WORK INSTRUCTION:
Taking each line of the records in turn, count those containing "Release" and report only the number.

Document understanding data
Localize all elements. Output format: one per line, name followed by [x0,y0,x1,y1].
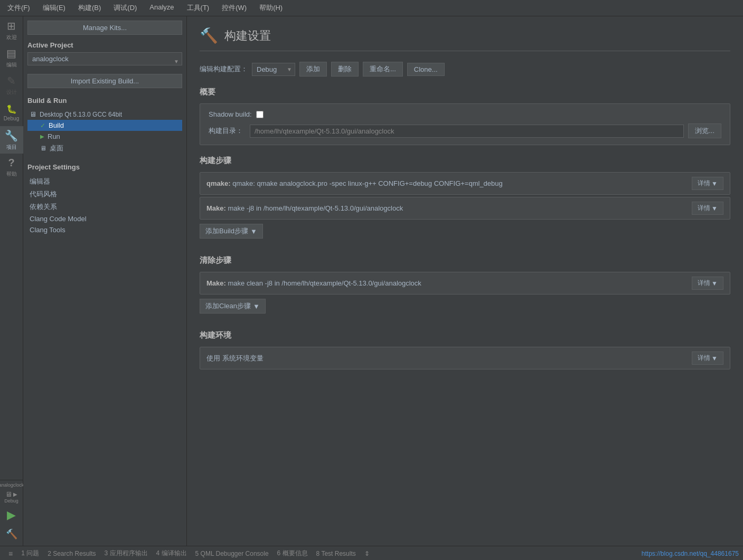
build-env-section-header: 构建环境 [200,330,730,340]
shadow-build-label: Shadow build: [209,110,252,118]
manage-kits-button[interactable]: Manage Kits... [27,21,182,35]
chevron-down-icon-4: ▼ [711,280,718,287]
edit-icon: ▤ [6,47,16,60]
make-details-label: 详情 [698,204,710,213]
menu-widgets[interactable]: 控件(W) [219,2,250,14]
statusbar-compile[interactable]: 4 编译输出 [152,549,191,558]
menu-build[interactable]: 构建(B) [75,2,104,14]
statusbar: ≡ 1 问题 2 Search Results 3 应用程序输出 4 编译输出 … [0,546,743,560]
env-details-button[interactable]: 详情 ▼ [692,352,723,365]
sidebar-label-project: 项目 [6,144,17,151]
config-row: 编辑构建配置： Debug Release Profile 添加 删除 重命名.… [200,62,730,77]
statusbar-test[interactable]: 8 Test Results [312,550,360,557]
run-button[interactable]: ▶ [0,506,23,525]
menu-analyze[interactable]: Analyze [146,2,177,14]
sidebar-label-welcome: 欢迎 [6,34,17,41]
clone-config-button[interactable]: Clone... [407,63,445,76]
build-run-title: Build & Run [27,97,182,105]
menu-file[interactable]: 文件(F) [4,2,33,14]
rename-config-button[interactable]: 重命名... [363,62,403,77]
settings-clang-tools[interactable]: Clang Tools [27,224,182,235]
build-dir-row: 构建目录： 浏览... [209,124,721,138]
qmake-details-label: 详情 [698,179,710,188]
add-clean-step-label: 添加Clean步骤 [205,301,251,311]
menubar: 文件(F) 编辑(E) 构建(B) 调试(D) Analyze 工具(T) 控件… [0,0,743,16]
qmake-details-button[interactable]: 详情 ▼ [692,177,723,190]
settings-dependencies[interactable]: 依赖关系 [27,201,182,213]
menu-help[interactable]: 帮助(H) [256,2,286,14]
run-triangle-icon: ▶ [40,134,44,139]
make-step-text: Make: make -j8 in /home/lh/qtexample/Qt-… [206,204,692,212]
make-details-button[interactable]: 详情 ▼ [692,202,723,215]
make-clean-step-value: make clean -j8 in /home/lh/qtexample/Qt-… [228,279,421,287]
chevron-down-icon-2: ▼ [711,205,718,212]
sidebar-item-design[interactable]: ✎ 设计 [0,71,23,99]
config-select[interactable]: Debug Release Profile [252,63,295,76]
qmake-step-row: qmake: qmake: qmake analogclock.pro -spe… [200,172,730,195]
clean-details-label: 详情 [698,279,710,288]
welcome-icon: ⊞ [7,20,16,32]
active-project-label: Active Project [27,41,182,49]
monitor-icon: 🖥 [5,490,12,498]
make-step-row: Make: make -j8 in /home/lh/qtexample/Qt-… [200,197,730,220]
device-project-label: analogclock [0,480,25,490]
clean-steps-section-header: 清除步骤 [200,255,730,265]
statusbar-expand[interactable]: ⇕ [360,550,374,557]
statusbar-qml[interactable]: 5 QML Debugger Console [191,550,273,557]
icon-sidebar: ⊞ 欢迎 ▤ 编辑 ✎ 设计 🐛 Debug 🔧 项目 ? 帮助 analogc… [0,16,23,546]
device-debug-label: Debug [4,498,18,504]
project-select[interactable]: analogclock [27,52,182,65]
env-row: 使用 系统环境变量 详情 ▼ [200,347,730,369]
make-step-value: make -j8 in /home/lh/qtexample/Qt-5.13.0… [228,204,403,212]
settings-code-style[interactable]: 代码风格 [27,188,182,201]
sidebar-label-help: 帮助 [6,170,17,178]
desktop-label: 桌面 [50,144,63,153]
statusbar-search[interactable]: 2 Search Results [43,550,100,557]
sidebar-label-design: 设计 [6,89,17,96]
statusbar-appoutput[interactable]: 3 应用程序输出 [100,549,152,558]
sidebar-item-help[interactable]: ? 帮助 [0,154,23,181]
qmake-step-value: qmake: qmake analogclock.pro -spec linux… [232,179,503,187]
add-config-button[interactable]: 添加 [299,62,327,77]
settings-clang-model[interactable]: Clang Code Model [27,213,182,224]
shadow-build-row: Shadow build: [209,110,721,118]
statusbar-problems[interactable]: 1 问题 [17,549,43,558]
delete-config-button[interactable]: 删除 [331,62,359,77]
chevron-right-icon: ▶ [13,491,17,497]
monitor-icon-small: 🖥 [30,110,36,118]
debug-hammer-button[interactable]: 🔨 [0,525,23,544]
run-label: Run [48,132,60,140]
project-settings-title: Project Settings [27,163,182,171]
menu-tools[interactable]: 工具(T) [184,2,213,14]
build-item[interactable]: ✓ Build [27,120,182,131]
summary-box: Shadow build: 构建目录： 浏览... [200,103,730,145]
add-build-step-button[interactable]: 添加Build步骤 ▼ [200,224,263,239]
import-existing-build-button[interactable]: Import Existing Build... [27,74,182,88]
sidebar-item-welcome[interactable]: ⊞ 欢迎 [0,16,23,44]
clean-details-button[interactable]: 详情 ▼ [692,277,723,290]
design-icon: ✎ [7,74,16,87]
env-details-label: 详情 [698,354,710,363]
menu-debug[interactable]: 调试(D) [110,2,140,14]
sidebar-label-edit: 编辑 [6,61,17,69]
statusbar-summary[interactable]: 6 概要信息 [273,549,312,558]
env-text: 使用 系统环境变量 [206,354,692,363]
kit-label: Desktop Qt 5.13.0 GCC 64bit [40,111,122,118]
desktop-item[interactable]: 🖥 桌面 [27,142,182,155]
left-panel: Manage Kits... Active Project analogcloc… [23,16,187,546]
run-item[interactable]: ▶ Run [27,131,182,142]
sidebar-item-debug[interactable]: 🐛 Debug [0,99,23,126]
sidebar-item-edit[interactable]: ▤ 编辑 [0,44,23,71]
shadow-build-checkbox[interactable] [256,111,264,118]
menu-edit[interactable]: 编辑(E) [40,2,69,14]
browse-button[interactable]: 浏览... [688,124,721,138]
kit-item[interactable]: 🖥 Desktop Qt 5.13.0 GCC 64bit [27,109,182,120]
settings-editor[interactable]: 编辑器 [27,175,182,188]
chevron-down-icon-3: ▼ [250,227,257,235]
build-dir-input[interactable] [250,125,684,138]
add-build-step-label: 添加Build步骤 [205,226,248,236]
statusbar-url[interactable]: https://blog.csdn.net/qq_44861675 [642,550,739,557]
statusbar-icon: ≡ [4,549,17,558]
sidebar-item-project[interactable]: 🔧 项目 [0,126,23,154]
add-clean-step-button[interactable]: 添加Clean步骤 ▼ [200,299,266,314]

ANSWER FOR THE TASK:
2